→ What the task asks:
The expected response is the complete listing below, restated exactly, with its pictures omitted.

→ The input:
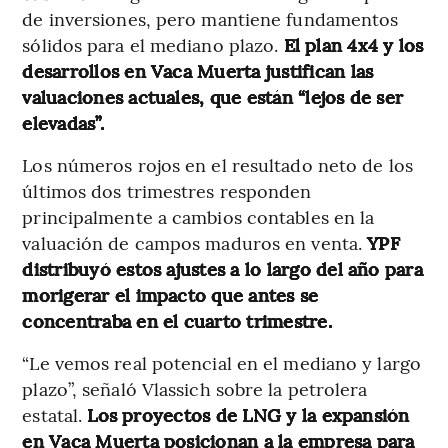
de inversiones, pero mantiene fundamentos
sólidos para el mediano plazo.
El plan 4x4 y los
desarrollos en Vaca Muerta justifican las
valuaciones actuales, que están “lejos de ser
elevadas”.
Los números rojos en el resultado neto de los
últimos dos trimestres responden
principalmente a cambios contables en la
valuación de campos maduros en venta.
YPF
distribuyó estos ajustes a lo largo del año para
morigerar el impacto que antes se
concentraba en el cuarto trimestre.
“Le vemos real potencial en el mediano y largo
plazo”, señaló Vlassich sobre la petrolera
estatal.
Los proyectos de LNG y la expansión
en Vaca Muerta posicionan a la empresa para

→ Result of the task:
de inversiones, pero mantiene fundamentos
sólidos para el mediano plazo.
El plan 4x4 y los
desarrollos en Vaca Muerta justifican las
valuaciones actuales, que están “lejos de ser
elevadas”.
Los números rojos en el resultado neto de los
últimos dos trimestres responden
principalmente a cambios contables en la
valuación de campos maduros en venta.
YPF
distribuyó estos ajustes a lo largo del año para
morigerar el impacto que antes se
concentraba en el cuarto trimestre.
“Le vemos real potencial en el mediano y largo
plazo”, señaló Vlassich sobre la petrolera
estatal.
Los proyectos de LNG y la expansión
en Vaca Muerta posicionan a la empresa para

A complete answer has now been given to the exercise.